L'un des arguments avancés pour justifier le déploiement de smart cities est l'opportunité d'une plus grande implication des citoyens et citoyennes, par le biais de ces nouvelles technologies. Ce serait notamment à travers les smartphones et autres capteurs que les habitants et habitantes auraient la possibilité de dialoguer numériquement avec la municipalité. C'est un des objectifs affichés de la métropole dijonnaise, qui permettrait : « une généralisation du processus de démocratie participative pour mieux impliquer les habitants dans la vie de la métropole ».
Par exemple, à travers une application qui autoriserait les habitantes à être « actrices » de la ville en géolocalisant un dépôt d'ordures sauvage. Ces éléments de langage font partie de l'impératif délibératif, c'est-à-dire la tendance observée dans les pratiques politiques de prise de décision qui consiste à ancrer sa légitimité dans la délibération et dans la référence à une réflexion commune. Or, cette tendance à justifier la pertinence d'un projet politique à travers la « participation de la population » vise à légitimer ces projets sans jamais poser la question de leur pertinence.

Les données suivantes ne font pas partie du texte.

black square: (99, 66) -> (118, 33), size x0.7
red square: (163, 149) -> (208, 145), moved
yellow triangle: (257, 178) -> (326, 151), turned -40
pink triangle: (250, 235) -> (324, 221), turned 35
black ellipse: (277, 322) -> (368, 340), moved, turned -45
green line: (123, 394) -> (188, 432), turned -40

La population, exclue du processus de décision
De fait, on ne demande pas l'avis des populations pour imposer ce genre de gadget technologique, de même qu'on impose l'informatisation des villes. Cette mise en numérique des villes se caractérise par une multiplication des capteurs - caméras de vidéosurveillance, indicateurs de la pollution de l'air, capteurs sur les poubelles, smartphones, lampadaires connectés etc -, par une collecte massive des données et par une automatisation de leur traitement. Pourtant il s'agit d'un choix politique, or les habitants et habitantes des villes n'ont pas leur mot à dire sur le déploiement de ce nouveau visage de l'ethos néolibéral.

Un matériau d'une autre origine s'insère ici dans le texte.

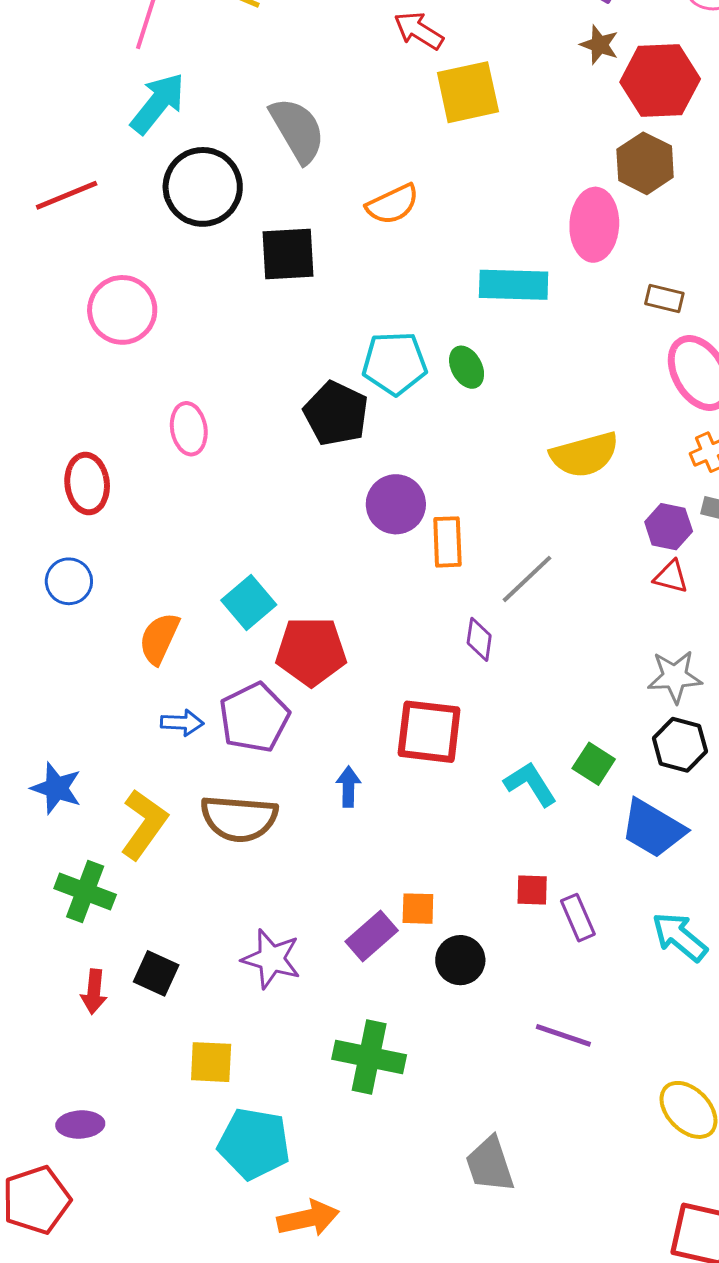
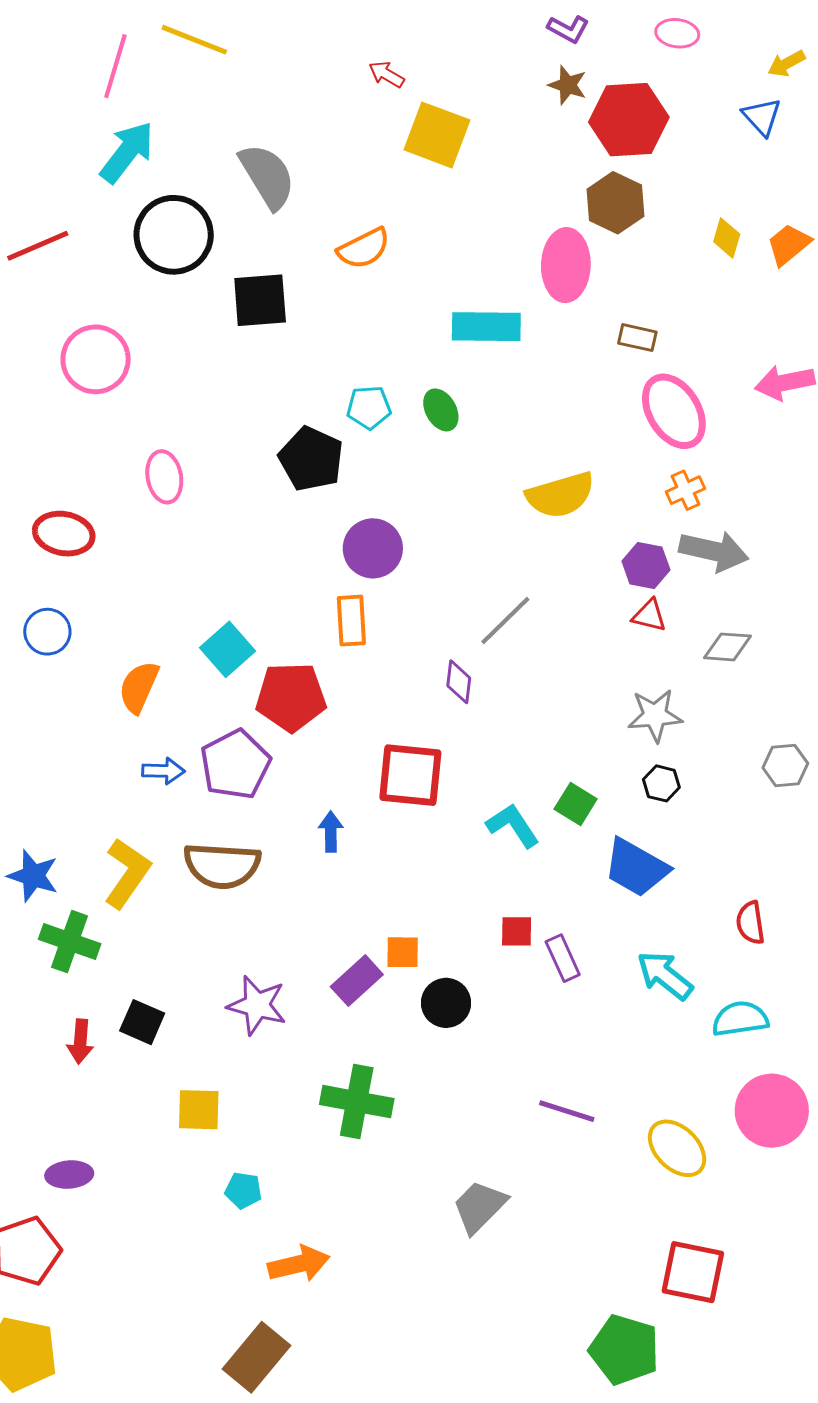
red arrow: (419, 31) -> (387, 74), size x0.7
yellow square: (468, 92) -> (437, 135), turned 34
cyan pentagon: (395, 363) -> (369, 407), size x0.7
red ellipse: (87, 484) -> (64, 534), turned -72
orange rectangle: (447, 542) -> (351, 621), moved
black hexagon: (680, 745) -> (661, 783), size x0.7
blue star: (56, 788) -> (33, 876), moved
purple line: (563, 1035) -> (567, 1111), moved
cyan pentagon: (254, 1144) -> (243, 1190), size x0.5
gray trapezoid: (490, 1164) -> (479, 1207), turned 64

Une participation contrainte
Si la population n'est pas conviée au processus de décision sur le principe d'un déploiement de dispositifs de surveillance en amont, elle est sommée de participer à l'élaboration et la mise au point de ces dispositifs. Elle est également attendue de manière active dans la production de la sécurité urbaine numérique.

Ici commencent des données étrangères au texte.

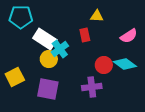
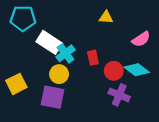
red rectangle: (85, 35) -> (93, 58), moved
yellow circle: (49, 59) -> (59, 74), moved
purple cross: (92, 87) -> (119, 95), moved, turned 30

L'expérimentation : la population comme laboratoire
Lors de la mise en place de dispositifs de surveillance, la population est régulièrement envisagée comme une matière première, afin de tester les technologies et les nouveaux algorithmes. Et cela pour deux raisons apparentes :
- Premièrement, c'est une ressource gratuite pour entraîner les algorithmes et pouvoir ensuite généraliser la commercialisation dudit dispositif en France ou à l'étranger. Ainsi, par exemple, la population de la ville de Suresnes s'est transformée en cobaye au profit de l'entreprise XXII, comme nous le montrons ici.
- Deuxièmement, l'expérimentation permet d'habituer une population à un dispositif ; cela permet d'en faciliter « l'acceptation » c'est-à-dire d'en faciliter la réception sociale.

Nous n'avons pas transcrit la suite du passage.